No era una pregunta, pero Vetta se sintió obligada a responder. -¡Fue solo una vez!- Exclamó.
Baski se quedó sin aliento ante su admisión. Sus manos fueron a cubrirse la boca en shock e incredulidad. Angie de repente mostró un nuevo interés en el techo sobre ellos. Desearía no estar allí en absoluto.
Los hombros del Rey Lucien se encorvaron mientras miraba a Vetta como si estuviera viendo a una extraña. El silencio descendió entre ellos.

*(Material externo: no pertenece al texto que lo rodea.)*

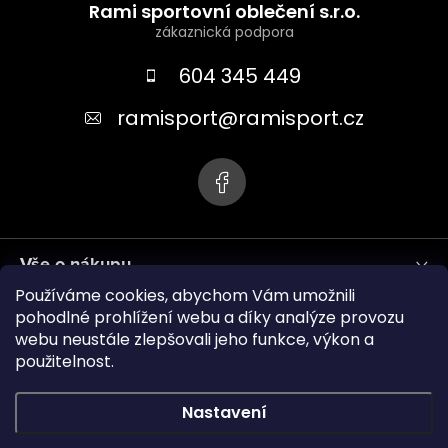
á
Rami sportovní oblečení s.r.o.
p
a
604 345 449
t
ramisport
@
ramisport.cz
í
Vše o nákupu
Používáme cookies, abychom Vám umožnili
Informace pro vás
pohodlné prohlížení webu a díky analýze provozu
webu neustále zlepšovali jeho funkce, výkon a
použitelnost.
ramisport.eu
Nastavení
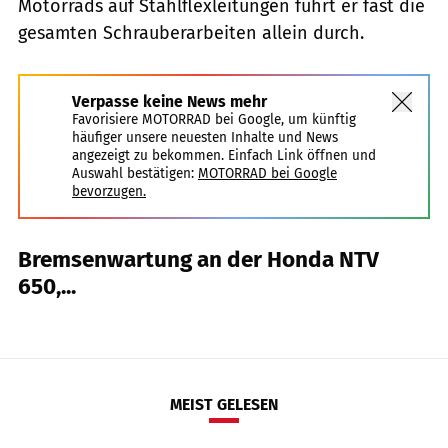
Motorrads auf Stahlflexleitungen führt er fast die
gesamten Schrauberarbeiten allein durch.
Verpasse keine News mehr
Favorisiere MOTORRAD bei Google, um künftig
häufiger unsere neuesten Inhalte und News
angezeigt zu bekommen. Einfach Link öffnen und
Auswahl bestätigen:
MOTORRAD bei Google
bevorzugen.
Bremsenwartung an der Honda NTV
650,...
MEIST GELESEN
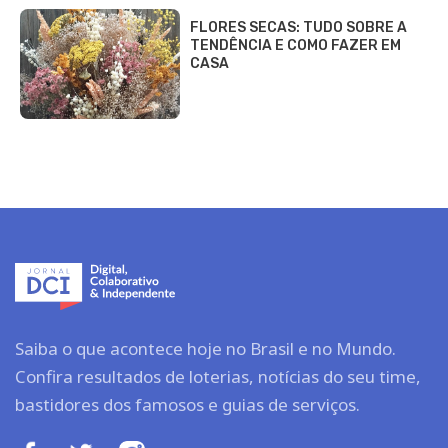
FLORES SECAS: TUDO SOBRE A
TENDÊNCIA E COMO FAZER EM
CASA
Saiba o que acontece hoje no Brasil e no Mundo.
Confira resultados de loterias, notícias do seu time,
bastidores dos famosos e guias de serviços.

-Te di la espalda-, -Confíe en ti.
-Por favor, Lucien, fue solo u-una vez, ¡y fue un error!- Ella lloró, tratando de levantarse de la cama e ir hacia él, pero no pudo.
Él se volvió y la miró con ojos tan fríos, -Confíe en ti-. Le lanzó las palabras como un hombre lanzaría un arma. -¡Confíe en ti!

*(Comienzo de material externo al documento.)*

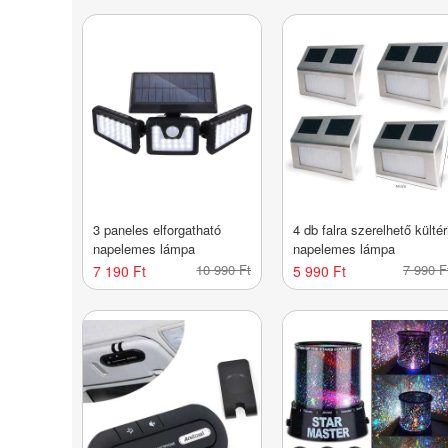
3 paneles elforgatható
4 db falra szerelhető kültér
napelemes lámpa
napelemes lámpa
10 990 Ft
7 990 F
7 190 Ft
5 990 Ft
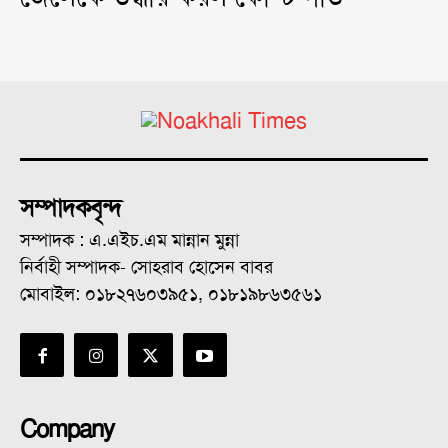
সম্পাদকবৃন্দ
সম্পাদক : এ.এইচ.এম মান্নান মুন্না
নির্বাহী সম্পাদক- সোহরাব হোসেন বাবর
মোবাইল: ০১৮২৭৬০৩৯৫১, ০১৮১৯৮৬৩৫৬১
Company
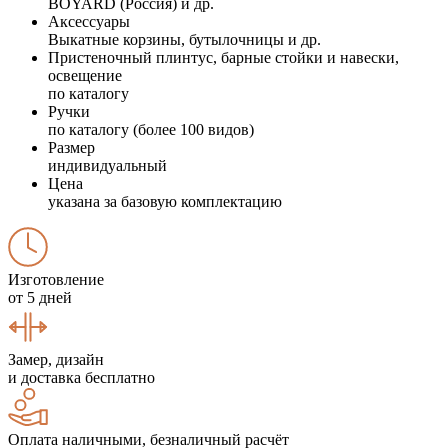
BOYARD (Россия) и др.
Аксессуары
Выкатные корзины, бутылочницы и др.
Пристеночный плинтус, барные стойки и навески,
освещение
по каталогу
Ручки
по каталогу (более 100 видов)
Размер
индивидуальный
Цена
указана за базовую комплектацию
Изготовление
от 5 дней
Замер, дизайн
и доставка бесплатно
Оплата наличными, безналичный расчёт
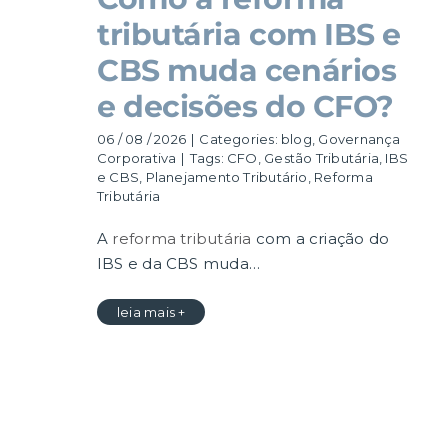
tributária com IBS e
CBS muda cenários
e decisões do CFO?
06 / 08 / 2026
|
Categories:
blog
,
Governança
Corporativa
|
Tags:
CFO
,
Gestão Tributária
,
IBS
e CBS
,
Planejamento Tributário
,
Reforma
Tributária
A
reforma tributária
com a criação do
IBS e da CBS muda…
leia mais +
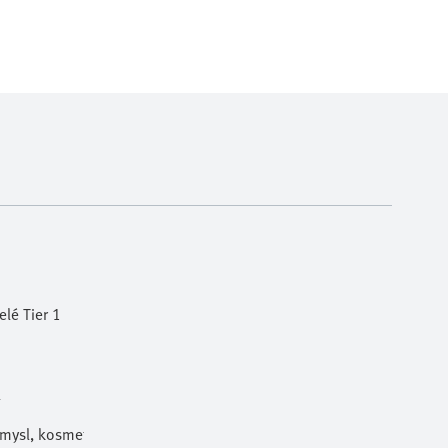
lé Tier 1
l
ůmysl, kosmetika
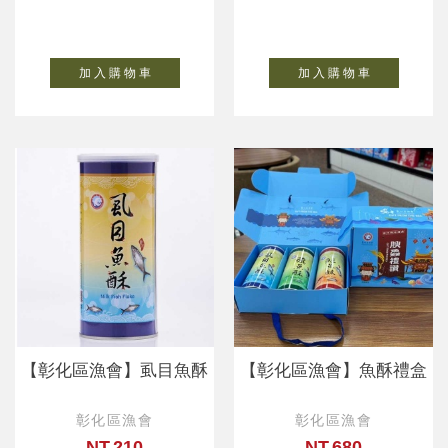
加 入 購 物 車
加 入 購 物 車
【彰化區漁會】虱目魚酥
【彰化區漁會】魚酥禮盒
彰化區漁會
彰化區漁會
NT.210
NT.680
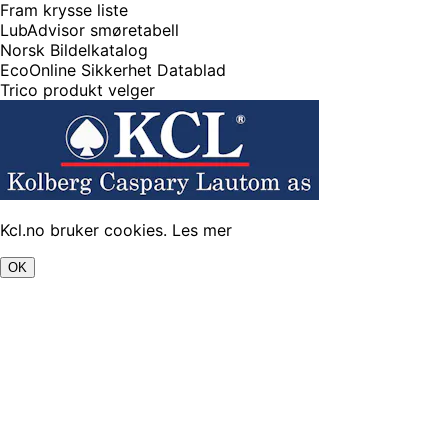
Fram krysse liste
LubAdvisor smøretabell
Norsk Bildelkatalog
EcoOnline Sikkerhet Datablad
Trico produkt velger
Kcl.no bruker cookies.
Les mer
OK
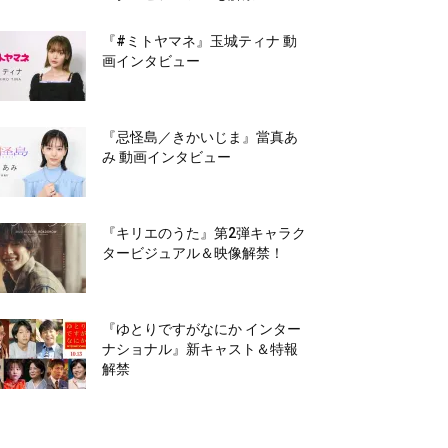
『#ミトヤマネ』玉城ティナ 動
画インタビュー
『忌怪島／きかいじま』當真あ
み 動画インタビュー
『キリエのうた』第2弾キャラク
タービジュアル＆映像解禁！
『ゆとりですがなにか インター
ナショナル』新キャスト＆特報
解禁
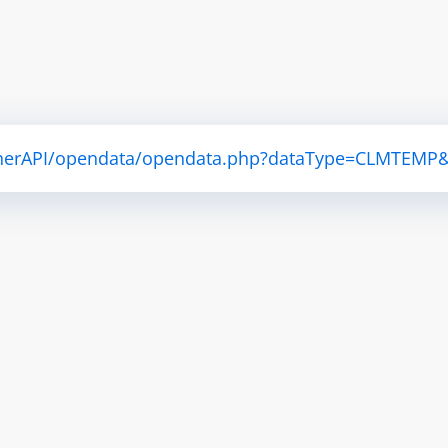
atherAPI/opendata/opendata.php?dataType=CLMTEMP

-No estaba pensando en absoluto... ¡P-Por favor, fue solo una vez!
El Rey sacudió lentamente la cabeza. Se sintió tan traicionado, no tiene idea si el sentimiento puede ser descrito. Se sintió... desilusionado. Nunca esperó esto. No de Vetta.
Vetta se levantó de la cama, arrodillándose sobre ella, sin importarle la forma en que su cuerpo protestaba el movimiento mientras el dolor se disparaba por cada parte de ella.

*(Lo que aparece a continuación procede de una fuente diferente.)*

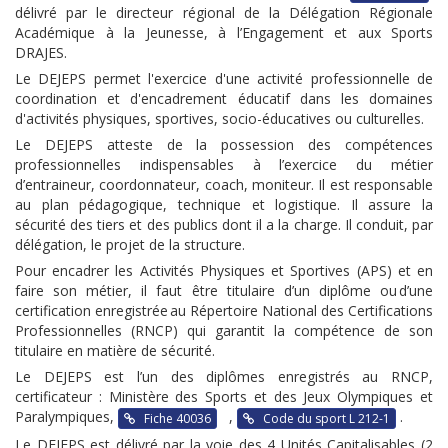
délivré par le directeur régional de la Délégation Régionale
Académique à la Jeunesse, à l’Engagement et aux Sports
DRAJES.
Le DEJEPS permet l'exercice d'une activité professionnelle de
coordination et d'encadrement éducatif dans les domaines
d'activités physiques, sportives, socio-éducatives ou culturelles.
Le DEJEPS atteste de la possession des compétences
professionnelles indispensables à l’exercice du métier
d’entraineur, coordonnateur, coach, moniteur. Il est responsable
au plan pédagogique, technique et logistique. Il assure la
sécurité des tiers et des publics dont il a la charge. Il conduit, par
délégation, le projet de la structure.
Pour encadrer les Activités Physiques et Sportives (APS) et en
faire son métier, il faut être titulaire d’un diplôme ou d’une
certification enregistrée au Répertoire National des Certifications
Professionnelles (RNCP) qui garantit la compétence de son
titulaire en matière de sécurité.
Le DEJEPS est l’un des diplômes enregistrés au RNCP,
certificateur : Ministère des Sports et des Jeux Olympiques et
Paralympiques,
,
.
Fiche 40036
Code du sport L 212-1
Le DEJEPS est délivré par la voie des 4 Unités Capitalisables (2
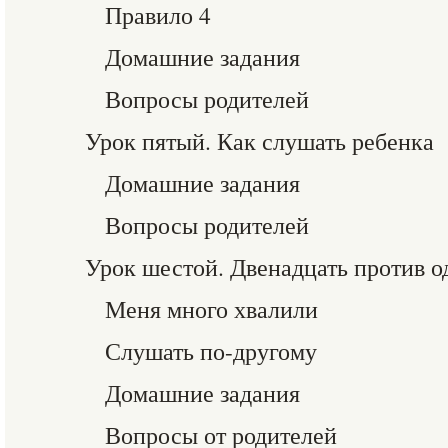
Правило 4
Домашние задания
Вопросы родителей
Урок пятый. Как слушать ребенка
Домашние задания
Вопросы родителей
Урок шестой. Двенадцать против о
Меня много хвалили
Слушать по-другому
Домашние задания
Вопросы от родителей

Sus manos se extendieron hacia él, pero él retrocedió como si fuera una campesina alcanzándolo antes de que pudiera tocarlo.
Eso no la detuvo de intentarlo... de suplicar desesperadamente. -P-Por favor. Por favor, ¡créeme! ¡Nunca quise hacer eso, lo juro por los dioses! Por favor, escucha—
-Dargak.- Una palabra llena de rabia.
-¡No! ¡Por favor, Lucien, por favor escúchame!
La puerta se abrió y el guardia entró corriendo en el dormitorio de Baski. Se arrodilló ante el Rey, -Sí, Su Alteza.
-Llévala al calabozo.- Ordenó, lanzándole a Vetta una mirada venenosa.
-Uhm...- Angie sintió que debería contribuir aquí, -Ella está en mal estado ahora—
-Llévala al calabozo ahora. No quiero verla aquí en los próximos minutos. Decidiré su destino más tarde.- El Rey se dirigió hacia la puerta y comenzó a caminar hacia afuera de manera constante.
-¡Por favor, Lucien! ¡Por favor, no me hagas esto! ¡¿Cómo puedes hacerme esto!? ¡Por favor—- comenzó a gritar cuando sintió que el inmenso dolor insoportable comenzaba dentro de ella nuevamente.
Él no se volvió, ni siquiera cuando ella gritaba y le suplicaba.
No se volvió, ni siquiera cuando su grito se cortó y comenzó a convulsionar nuevamente.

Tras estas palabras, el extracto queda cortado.